Determination of workpiece zero
This value is determined after the milling machines are linked. It will indicate the surface area of the workpiece from which processing will begin. In most cases, the end part of the part is used. It has a physical surface that the tool can touch. If it does not reach the workpiece, you must select another zone. The machine will not move the cutter to the desired location automatically, so the operator must do this.
Important! You cannot start processing a part with idle movement.
To determine this value, two functions are provided in the numerical control system:
- the first is designed for one-time processing, and after turning off the machine’s CNC does not retain the value of zero;
- the second is intended for serial processing, and ensures that data is saved after the device is turned off.
Automatic setup
The automatic mode assumes autonomous movement of the tool and control over it frame by frame.

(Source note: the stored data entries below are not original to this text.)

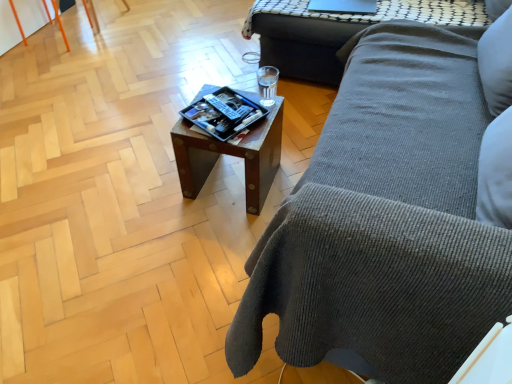 Identify the location of vacant area on the back side of orange plastic chair at upper left. (75, 19). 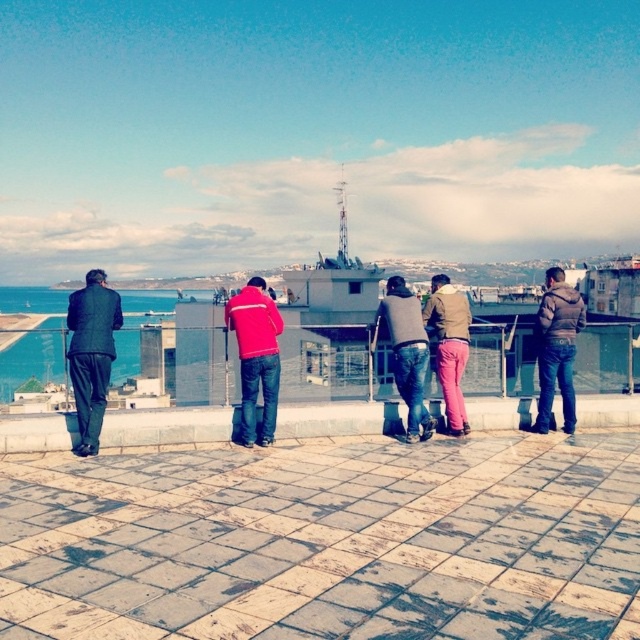 You are a photographer trying to capture a group photo of the dark gray suit at left and the red fleece jacket at center. Since you want to ensure both subjects are in focus, you need to know which one is closer to the camera. Can you determine which is nearer?

The dark gray suit at left has a larger size compared to red fleece jacket at center, so the dark gray suit at left is closer to the camera because objects closer to the camera appear larger.

You are a photographer trying to capture a group photo of the dark gray suit at left and the red fleece jacket at center. If you want to ensure both subjects are in focus, which one should you adjust your camera focus to prioritize based on their sizes?

The dark gray suit at left is wider than the red fleece jacket at center, so you should prioritize focusing on the dark gray suit at left because larger objects often require more precise focus to maintain clarity across their entire form.

You are a photographer trying to capture a group photo of the dark gray suit at left and the red fleece jacket at center. The camera you are using has a minimum focusing distance of 2 meters. Will you be able to take a clear photo of both subjects without moving either of them?

The distance between the dark gray suit at left and the red fleece jacket at center is 2.15 meters, which is greater than the camera minimum focusing distance of 2 meters. Therefore, you can take a clear photo of both subjects without moving them. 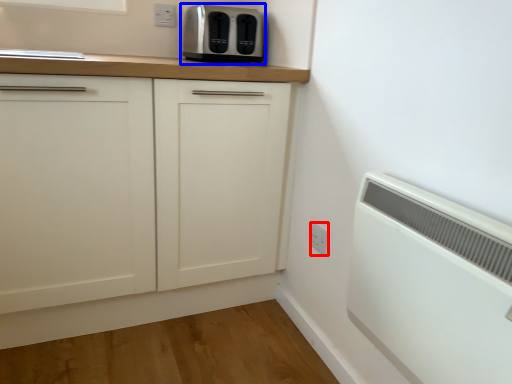 Question: Which point is further to the camera, electric outlet (highlighted by a red box) or toaster (highlighted by a blue box)?

Choices:
 (A) electric outlet
 (B) toaster

Answer: (B)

If you are milling continuously, you do not need to move the workpiece yourself, but you will need to watch for sounds. At the slightest change in the standard sound, you should press the power button. To do this, it is recommended to keep your hand on the power button when operating it. Otherwise, the workpiece will be damaged and the machine may break down.
The program does not have to be started from the very beginning. But it must begin with the tool change point. Most control programs do not have a restart function. The launch is performed on the computer or controller after selecting the desired frame.